• [EXERCISE AIM] Your output should be exactly the lines from the one containing "um Körper- und" through the final line of the records, both included, with every picture left out.

[Extracted page text data]
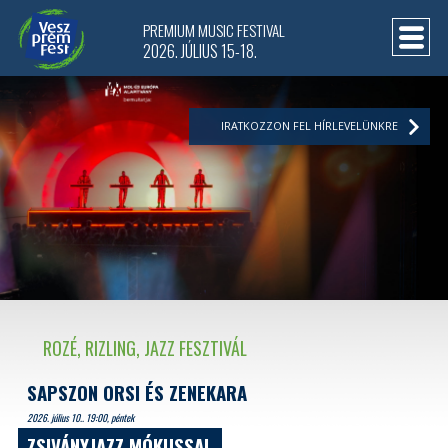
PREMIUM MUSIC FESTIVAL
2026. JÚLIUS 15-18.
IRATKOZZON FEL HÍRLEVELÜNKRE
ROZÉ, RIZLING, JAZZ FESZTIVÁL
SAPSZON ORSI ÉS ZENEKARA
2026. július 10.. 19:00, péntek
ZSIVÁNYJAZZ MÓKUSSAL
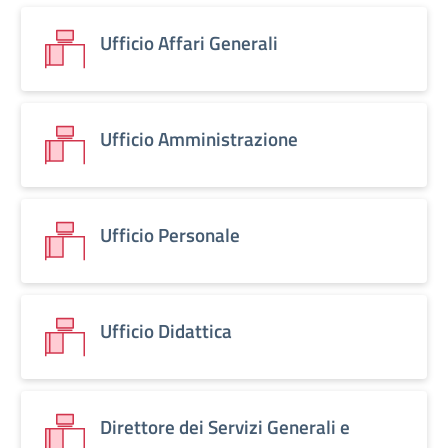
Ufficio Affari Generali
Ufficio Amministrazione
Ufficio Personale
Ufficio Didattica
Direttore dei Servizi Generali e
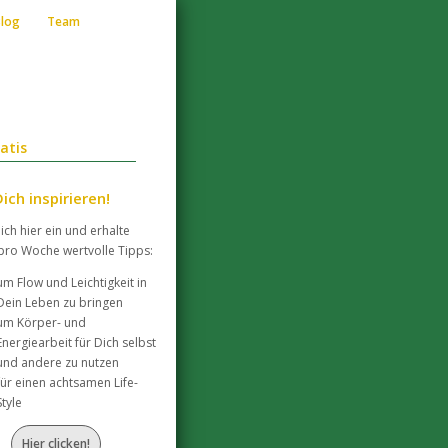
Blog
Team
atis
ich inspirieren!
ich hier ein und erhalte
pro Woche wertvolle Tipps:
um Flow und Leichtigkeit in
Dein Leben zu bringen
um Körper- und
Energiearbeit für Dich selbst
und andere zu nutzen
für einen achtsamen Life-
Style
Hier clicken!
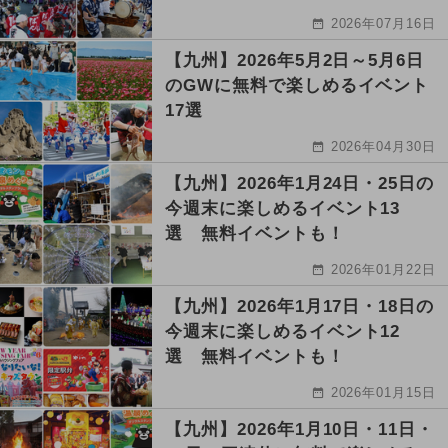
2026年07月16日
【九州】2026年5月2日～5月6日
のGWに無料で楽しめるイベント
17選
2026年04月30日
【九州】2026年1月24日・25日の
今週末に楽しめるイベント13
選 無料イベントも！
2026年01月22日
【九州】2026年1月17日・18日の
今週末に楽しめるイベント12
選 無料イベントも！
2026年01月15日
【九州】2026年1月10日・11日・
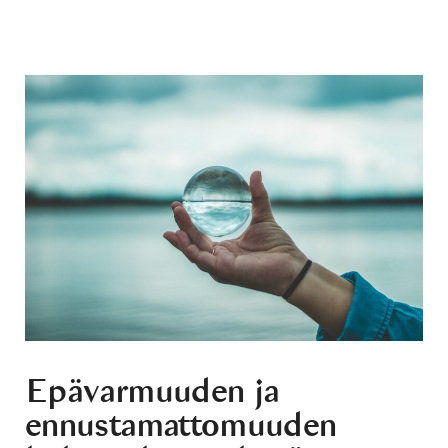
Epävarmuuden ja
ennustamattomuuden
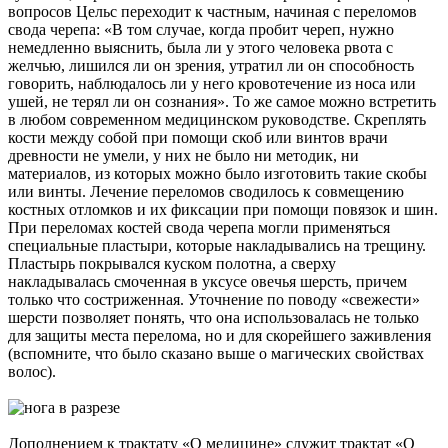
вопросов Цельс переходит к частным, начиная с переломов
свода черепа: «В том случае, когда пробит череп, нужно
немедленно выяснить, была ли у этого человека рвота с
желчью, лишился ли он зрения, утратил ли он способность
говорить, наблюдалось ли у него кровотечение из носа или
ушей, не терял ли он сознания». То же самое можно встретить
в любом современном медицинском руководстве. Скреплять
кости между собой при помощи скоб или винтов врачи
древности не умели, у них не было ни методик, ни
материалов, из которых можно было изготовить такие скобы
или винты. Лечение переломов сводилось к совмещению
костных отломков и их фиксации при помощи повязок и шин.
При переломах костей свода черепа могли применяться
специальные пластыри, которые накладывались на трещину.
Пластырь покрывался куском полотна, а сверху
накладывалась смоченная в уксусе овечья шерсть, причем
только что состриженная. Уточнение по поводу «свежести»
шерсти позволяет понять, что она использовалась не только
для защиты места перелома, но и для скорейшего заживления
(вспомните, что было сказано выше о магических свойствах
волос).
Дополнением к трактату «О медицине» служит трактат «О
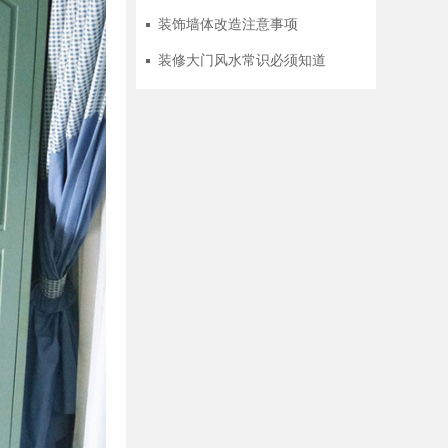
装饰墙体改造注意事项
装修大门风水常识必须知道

• [ANSWER TO THIS TASK]
um Körper- und
Energiearbeit für Dich selbst
und andere zu nutzen
für einen achtsamen Life-
Style
Hier clicken!
2026年07月16日
【九州】2026年5月2日～5月6日
のGWに無料で楽しめるイベント
17選
2026年04月30日
【九州】2026年1月24日・25日の
今週末に楽しめるイベント13
選 無料イベントも！
2026年01月22日
【九州】2026年1月17日・18日の
今週末に楽しめるイベント12
選 無料イベントも！
2026年01月15日
【九州】2026年1月10日・11日・
Epävarmuuden ja
ennustamattomuuden
вопросов Цельс переходит к частным, начиная с переломов
свода черепа: «В том случае, когда пробит череп, нужно
немедленно выяснить, была ли у этого человека рвота с
желчью, лишился ли он зрения, утратил ли он способность
говорить, наблюдалось ли у него кровотечение из носа или
ушей, не терял ли он сознания». То же самое можно встретить
в любом современном медицинском руководстве. Скреплять
кости между собой при помощи скоб или винтов врачи
древности не умели, у них не было ни методик, ни
материалов, из которых можно было изготовить такие скобы
или винты. Лечение переломов сводилось к совмещению
костных отломков и их фиксации при помощи повязок и шин.
При переломах костей свода черепа могли применяться
специальные пластыри, которые накладывались на трещину.
Пластырь покрывался куском полотна, а сверху
накладывалась смоченная в уксусе овечья шерсть, причем
только что состриженная. Уточнение по поводу «свежести»
шерсти позволяет понять, что она использовалась не только
для защиты места перелома, но и для скорейшего заживления
(вспомните, что было сказано выше о магических свойствах
волос).
Дополнением к трактату «О медицине» служит трактат «О
装饰墙体改造注意事项
装修大门风水常识必须知道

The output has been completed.